Okay, Beth says, pulling the ID card from her purse. It’s just in case.
Yeah, useful to keep them in the cupboard, he says. She isn’t sure if he’s joking or not. She waits as he runs it through, then pays for it with cash – she’s got a lot in her wallet, to pay for takeaways or whatever when she’s knee-deep in rebuilding Vic – and the assistant acts like she’s not there, suddenly. She’s not sure that she cares.
Back along the path, and she reads the instructions as she walks. Where most medicines are vague and loose, this is insistent. NO MORE THAN FOUR PER DAY. The instructions carry provisos and warnings that the makers of the product are not responsible, etc., etc. TAKE WITH WATER AND FOOD. Beth wonders how good Vic is at eating. She wonders if he’ll recognize his surroundings, and if that will have an effect. Maybe he’ll reject all this: the flat, Beth, the food and the Machine. Maybe he’ll rally against it. She stands at the top of the steps. She didn’t need the pills, not really. She looks at the door, her front door, and she puts her hands on the wall of the stairwell.
Come on, she says. The woman with all the children is looking at her from her window. Beth wonders if she saw Vic. She’s perpetually spying on everything. What would she think he was? She’d make assumptions. Have they ever even said a word to each other? Beth can’t remember. She stands and stares at the building: anything to keep her from having to go back into the flat straight away. When she’s in there she has to start, and once she’s started she can’t leave until this is done. However long it takes, marathon or sprint, she tells herself.

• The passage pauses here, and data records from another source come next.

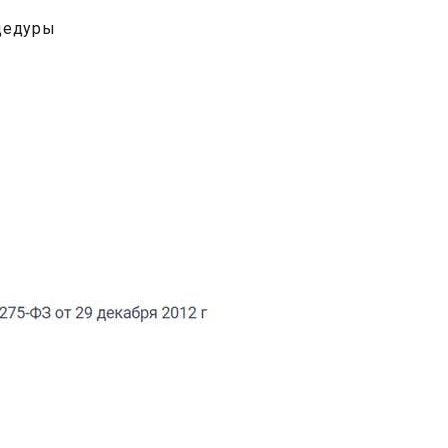
оцедуры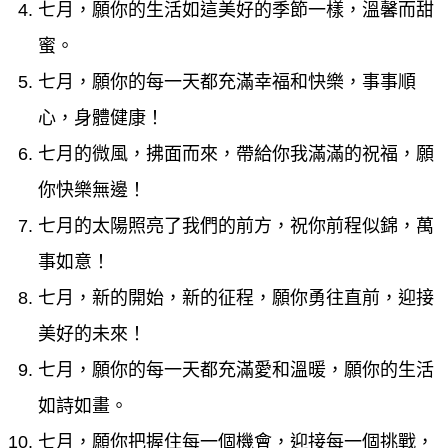
七月，願你的生活如這美好的季節一樣，溫馨而甜
蜜。
七月，願你的每一天都充滿幸福和快樂，事事順
心，身體健康！
七月的微風，拂面而來，帶給你我滿滿的祝福，願
你快樂無邊！
七月的太陽照亮了我們的前方，祝你前程似錦，萬
事如意！
七月，新的開始，新的征程，願你勇往直前，迎接
美好的未來！
七月，願你的每一天都充滿愛和溫暖，願你的生活
如詩如畫。
七月，願你把握住每一個機會，迎接每一個挑戰，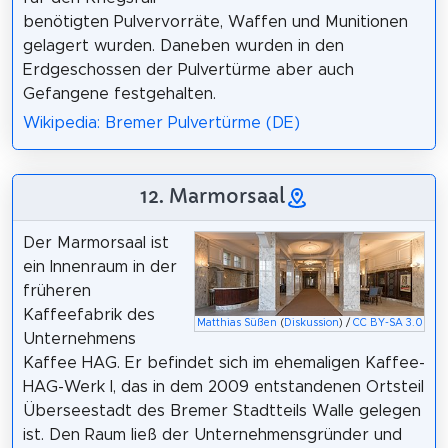
benötigten Pulvervorräte, Waffen und Munitionen
gelagert wurden. Daneben wurden in den
Erdgeschossen der Pulvertürme aber auch
Gefangene festgehalten.
Wikipedia: Bremer Pulvertürme (DE)
12. Marmorsaal
Der Marmorsaal ist
ein Innenraum in der
früheren
Kaffeefabrik des
Matthias Süßen
(
Diskussion
) /
CC BY-SA 3.0
Unternehmens
Kaffee HAG. Er befindet sich im ehemaligen Kaffee-
HAG-Werk I, das in dem 2009 entstandenen Ortsteil
Überseestadt des Bremer Stadtteils Walle gelegen
ist. Den Raum ließ der Unternehmensgründer und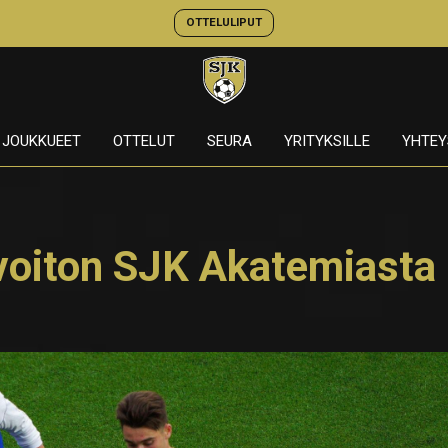
OTTELULIPUT
JOUKKUEET
OTTELUT
SEURA
YRITYKSILLE
YHTEY
 voiton SJK Akatemiasta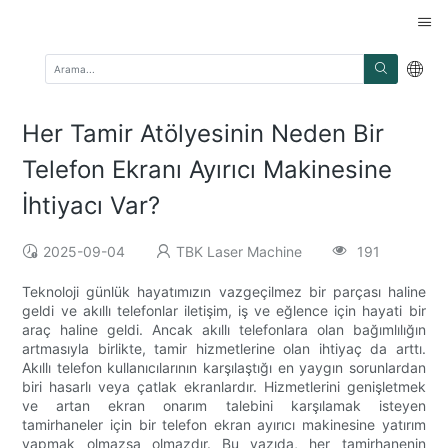
Her Tamir Atölyesinin Neden Bir
Telefon Ekranı Ayırıcı Makinesine
İhtiyacı Var?
2025-09-04
TBK Laser Machine
191
Teknoloji günlük hayatımızın vazgeçilmez bir parçası haline
geldi ve akıllı telefonlar iletişim, iş ve eğlence için hayati bir
araç haline geldi. Ancak akıllı telefonlara olan bağımlılığın
artmasıyla birlikte, tamir hizmetlerine olan ihtiyaç da arttı.
Akıllı telefon kullanıcılarının karşılaştığı en yaygın sorunlardan
biri hasarlı veya çatlak ekranlardır. Hizmetlerini genişletmek
ve artan ekran onarım talebini karşılamak isteyen
tamirhaneler için bir telefon ekran ayırıcı makinesine yatırım
yapmak olmazsa olmazdır. Bu yazıda, her tamirhanenin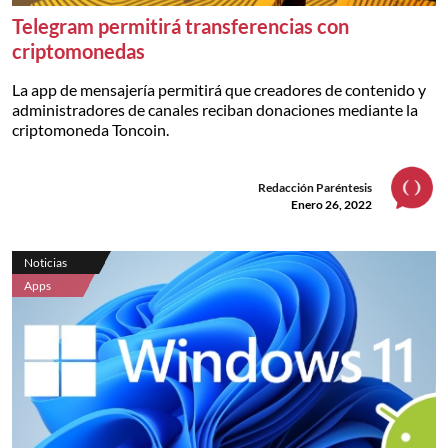
Telegram permitirá transferencias con
criptomonedas
La app de mensajería permitirá que creadores de contenido y
administradores de canales reciban donaciones mediante la
criptomoneda Toncoin.
Redacción Paréntesis
Enero 26, 2022
Noticias
Apps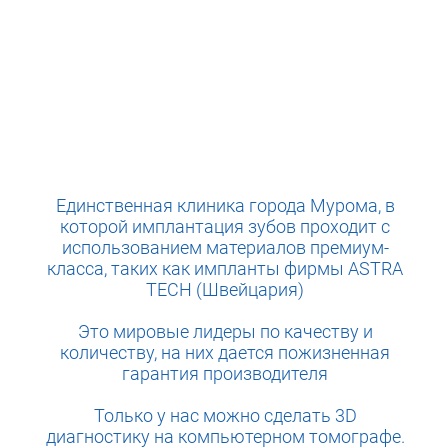
Единственная клиника города Мурома, в
которой имплантация зубов проходит с
использованием материалов премиум-
класса, таких как импланты фирмы ASTRA
TECH (Швейцария)
Это мировые лидеры по качеству и
количеству, на них дается пожизненная
гарантия производителя
Только у нас можно сделать 3D
диагностику на компьютерном томографе.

Come on. She walks to her front door – the curtains of the neighbour twitch back to their resting place – and she stands there, as if she’s forgotten her keys. She listens for any sound he might be making inside. There’s nothing. She puts her hands on the lock, turns the key, opens the door and goes in – just as warm as outside, even with the fans. She shuts the door. She locks it behind her. She might as well.